New CMS Medicaid-CHIP Scorecard Creates a Pivotal Moment for Public Health Partnership

June 21, 2018|1:18 p.m.| ASTHO Staff

On June 4, 2018, the Centers for Medicare and Medicaid Services (CMS) released a new scorecard that may serve as a new opportunity for state/territorial health agency (S/THA) leadership to collaborate with Medicaid agencies, especially at this early phase of development. The new scorecard combines quality metrics and collectively measures the Children’s Health Insurance Program (CHIP) and state Medicaid programs. CMS intends for the scorecard to be a tool for states to learn from high-achieving peers and contribute to the development of best practices; however, a great deal of uncertainty remains around the scorecard’s use and general reliability. S/THA leadership may consider this as an opportunity to fulfill the role of chief health strategists and partner with their sister Medicaid agencies to jointly improve population health and quality measures, as well as to engage in broader joint strategic planning and priority setting.

The CMS scorecard includes measures voluntarily reported by states and federal metrics that span across three categories:

  • State Health System Performance: This category measures effective communication and coordination of care, reducing harm caused in the delivery of care, promotion of effective prevention and treatment of chronic diseases, strengthened engagement in care, affordability of care, and engagement with communities to promote best practices of healthy living.
  • State Administrative Accountability: This category illustrates state accountability for how the states and federal government are performing administratively. This measures the timeliness of states to submit information on State Plan Amendments and 1915 waivers, timing of state submissions on the Managed Care Capitation Rate Review, and expenditures on Home & Community Based Services as a percentage of total spending on long-term services and supports.
  • Federal Administrative Accountability: This category illustrates federal accountability for the state-federal relationship by measuring the timeliness of CMS review of State Plan Amendments, 1915 waivers, Managed Care Capitation Rates, and the Section 1115 Demonstration approval process.
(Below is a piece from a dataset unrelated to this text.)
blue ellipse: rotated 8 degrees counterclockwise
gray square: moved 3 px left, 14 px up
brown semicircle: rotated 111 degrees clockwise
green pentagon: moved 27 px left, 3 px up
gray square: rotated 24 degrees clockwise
CMS will update the scorecard annually with new metrics and will aim to increase consistency between states’ reporting. For example, future scorecards may assess Medicaid community engagement requirement programs, such as tracking how many people are working, in job training, or going to school. However, the federal agency has not explicitly shared how this scorecard will be used in the future once more consistent data becomes available.
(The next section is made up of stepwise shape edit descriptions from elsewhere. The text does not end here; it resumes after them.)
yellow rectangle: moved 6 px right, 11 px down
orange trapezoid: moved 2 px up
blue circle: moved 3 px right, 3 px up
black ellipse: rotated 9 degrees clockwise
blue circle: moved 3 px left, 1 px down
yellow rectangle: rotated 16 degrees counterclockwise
The Center for Children and Families at Georgetown University has raised concerns that the State and Federal accountability categories place too much emphasis on timeliness and efficiency, could undermine a focus on improving the health of beneficiaries and misalign incentives for Medicaid agencies to focus on quality of care. The center has also suggested the development of the scorecard would have benefited from more stakeholder inclusion and that future iterations of the scorecard should have ample time for feedback.

The National Association of Medicaid Directors has emphasized that this scorecard does not account for differences between state’s covered Medicaid populations or care delivery structures and has argued that the scorecard does not provide much needed, meaningful context. Yet, due to the nature of the “scorecard” format, this product will inevitably invite comparisons between states and at least imply that some state Medicaid programs are performing better than others.
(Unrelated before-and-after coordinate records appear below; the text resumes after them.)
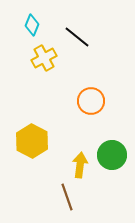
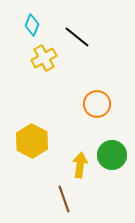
orange circle: moved 6 px right, 3 px down
brown line: moved 3 px left, 2 px down
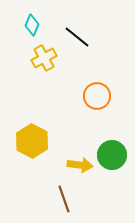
orange circle: moved 8 px up
yellow arrow: rotated 90 degrees clockwise
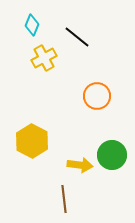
brown line: rotated 12 degrees clockwise
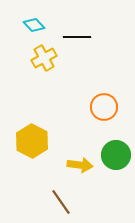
cyan diamond: moved 2 px right; rotated 65 degrees counterclockwise
black line: rotated 40 degrees counterclockwise
orange circle: moved 7 px right, 11 px down
green circle: moved 4 px right
brown line: moved 3 px left, 3 px down; rotated 28 degrees counterclockwise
As it currently stands, the Administration emphasizes that the scorecard is not intended to be used for state-by-state comparisons due to variability in data availability, such as differences in data available for populations covered under fee-for-service and for those in managed care.

CMS has suggested that future measures may also focus on how well Medicaid agencies work with communities to provide support for healthy living among individuals receiving long-term care serviced.  The Scorecard may also assess Medicaid community engagement requirement programs, such as tracking how many people are employed, in job training or going to schools.  Such measures could also be utilized to measure place-based initiatives.  For example, consider how Colorado’s Office of the Governor, Medicaid agency, and Department of Public Health and Environment convened a policy academy to leverage existing regional care collaborative organizations to provide targeted care coordination at the community level for the highest utilizers of healthcare resources, paid for through a per-member-per-month payment. Performance measures included rates of postpartum care completion, reduced hospitalization, and well-child visits – all of which overlap with the CMS scorecard metrics.